Interesuje cię tematyka świadczeń? Więcej podobnych artykułów przeczytasz na stronie głównej Gazeta.pl
Wiele osób może nie wiedzieć, że emeryci i renciści mogą dorobić dodatkowe pieniądze do swoich świadczeń emerytalnych. Mowa tu oczywiście tylko o tych, którzy skorzystali z tzw. wcześniejszej emerytury lub renty. Dla kobiet, które ukończyły 60 lat oraz mężczyzn po 65. urodzinach takich limitów nie ma. Ci, którzy wieku nie osiągnęli, muszą jednak stale uważać na kwotę pieniędzy, jaką sobie dorabiają. W tej sytuacji bowiem przekroczenie wyznaczonej kwoty może skutkować pomniejszeniem emerytury lub w najgorszym przypadku całkowite wstrzymanie wypłaty tego świadczenia. Kwoty, jakich nie można przekroczyć, zmienią się od 1 grudnia, warto zapoznać się ze zmianami.

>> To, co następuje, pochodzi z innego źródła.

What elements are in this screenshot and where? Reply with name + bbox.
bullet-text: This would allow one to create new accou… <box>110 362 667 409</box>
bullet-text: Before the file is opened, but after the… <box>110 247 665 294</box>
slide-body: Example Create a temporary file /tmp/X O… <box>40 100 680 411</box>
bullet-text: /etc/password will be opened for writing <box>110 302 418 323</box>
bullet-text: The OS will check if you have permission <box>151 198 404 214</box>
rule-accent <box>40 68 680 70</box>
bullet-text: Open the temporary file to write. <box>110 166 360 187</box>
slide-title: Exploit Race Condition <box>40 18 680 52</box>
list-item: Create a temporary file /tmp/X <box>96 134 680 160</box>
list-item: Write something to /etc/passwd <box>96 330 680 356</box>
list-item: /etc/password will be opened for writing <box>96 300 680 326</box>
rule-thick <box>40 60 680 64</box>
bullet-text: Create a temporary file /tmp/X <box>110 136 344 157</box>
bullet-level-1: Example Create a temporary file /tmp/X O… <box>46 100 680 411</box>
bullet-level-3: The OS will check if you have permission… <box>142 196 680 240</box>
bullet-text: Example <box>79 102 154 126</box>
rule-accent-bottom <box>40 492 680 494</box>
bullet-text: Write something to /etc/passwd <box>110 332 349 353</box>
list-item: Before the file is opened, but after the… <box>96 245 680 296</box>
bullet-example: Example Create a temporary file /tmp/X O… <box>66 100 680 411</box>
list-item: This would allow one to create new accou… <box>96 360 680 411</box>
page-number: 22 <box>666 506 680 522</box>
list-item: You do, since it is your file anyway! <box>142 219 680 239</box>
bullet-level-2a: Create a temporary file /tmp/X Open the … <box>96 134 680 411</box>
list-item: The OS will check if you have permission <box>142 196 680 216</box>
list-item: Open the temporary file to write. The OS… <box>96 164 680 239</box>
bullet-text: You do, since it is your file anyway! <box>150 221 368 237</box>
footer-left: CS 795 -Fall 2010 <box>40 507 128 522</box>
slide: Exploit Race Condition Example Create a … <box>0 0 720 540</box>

Jeśli emeryt, który nie osiągną jeszcze wieku emerytalnego, chce sobie dorobić, musi stale uważać na wyznaczone limity. Zależą one od średniej płacy krajowej i zmieniają się co trzy miesiące. Ciekawym zjawiskiem jest to, że kwota wyliczana we wrześniu każdego roku jest przeważnie niższa niż ta z pierwszego kwartału roku. Dzieje się tak dlatego, że w I kwartale wypłacane są np.13 emerytury.
Próg pierwszy to 70 procent przeciętnego miesięcznego wynagrodzenia. Jeśli miesięczne zarobki emeryta nie przekroczą danej kwoty z jego świadczeniem nic się nie stanie. Jeśli przekroczą, natomiast kwota świadczenia zostanie pomniejszona o kwotę przekraczającą. Ważne jest, że przy rencie socjalnej w sytuacji przekroczenia 70% zostanie ona automatycznie zawieszona.
Drugi próg wynosi 130 procent. Jeżeli emeryt, który dorabia sobie do świadczenia, przekroczy 130 procent średniego miesięcznego wynagrodzenia, ZUS zawiesi wypłatę jego emerytury.
W Polsce wysokość przeciętnego wynagrodzenia zmienia się co kwartał, dlatego też limity dorabiania do rent i emerytur aktualizowane są zawsze co 3 miesiące. Od 1 grudnia próg 70 proc. przeciętnego wynagrodzenia wynosi 3960,20 zł brutto. To o prawie 100 zł więcej od progu wyznaczonego 1 września.